5.3 Freeze thaw fronts
Freeze-thaw processes in soils, including changes in FTFs, are very
sensitive to warming. However, the latest climate models do not predict
changes in FTFs directly. Implementation of the FTF module into
CAS-FGOALS was performed by generally following the prescription of Gao
et al. (2019). We used the maximum thaw depth in permafrost regions as
the active layer depth, where its spatial distribution is shown in Fig.
11(a). Although a direct comparison with observations was difficult
because no subgrid-scale permafrost representation was currently used in
the model, the spatial distribution of the model simulation was still
comparable with the maps of permafrost provided by the International
Permafrost Association (IPA; Brown et al. 1998) (Figs. 11(a–b)).
In terms of the FTFs, Fig. 12 shows their spatial distribution for
February and August, and the seasonal cycle for two points, one in
seasonally frozen ground, and another in a permafrost region. The thaw
depth was usually the shallowest in February and deepest in August. The
simulated thaw depths in February were thus all near the surface, except
for a few places near the borders of seasonally frozen ground and
permafrost (Fig. 12(a)). In August, the simulated thaw depths presented
a decreasing trend as the latitude increased (Fig. 12(b)). The simulated
frost depths, on the other hand, showed an opposite trend as seen for
the thaw depths. It was seen that the frost depth extended to the south
in February and retreated north in August (Figs. 12(c–d),
respectively). Figures 12(e) and 12(f) show the weight-averaged FTF
seasonal cycle of two regions (seasonally frozen ground and permafrost,
respectively). For the seasonally frozen ground (Fig. 12(e)), the frost
depth was deeper in winter and gradually became shallower as time
advanced to summer. The thaw depth, on the other hand, starts to melt
down in Spring, and gets deeper in May until both the frost and thaw
depths meet, then the thaw depth gets shallower again in summer to fall.
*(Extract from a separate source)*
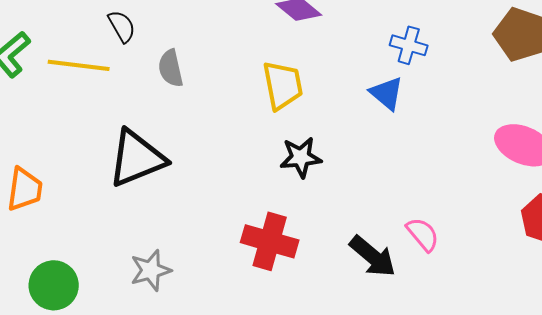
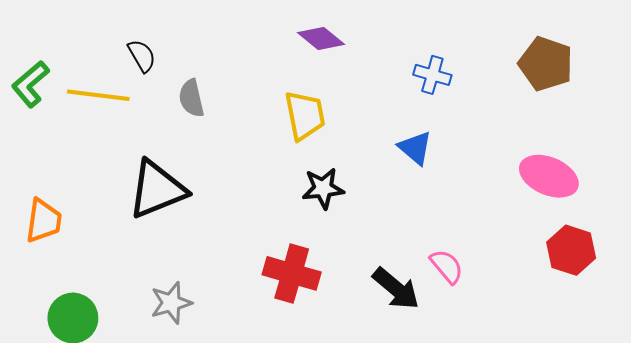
blue triangle: (387, 93) -> (415, 148), moved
For the permafrost region (Fig. 12(f)), as the frost depth below is
basically frozen all the time, there is only thaw depth that starts to
melt in spring and gets deeper through summer, and gets shallower until
winter when the thaw depth basically stay on the surface. Overall, the
FTFs tended to simulate the seasonal variation of the freeze and thaw
process, and the FTF-derived permafrost extent was comparable to that
seen in the observations. Thus, the inclusion of FTF was apt for
simulations of the seasonal freeze thaw process in seasonally frozen
ground and permafrost regions.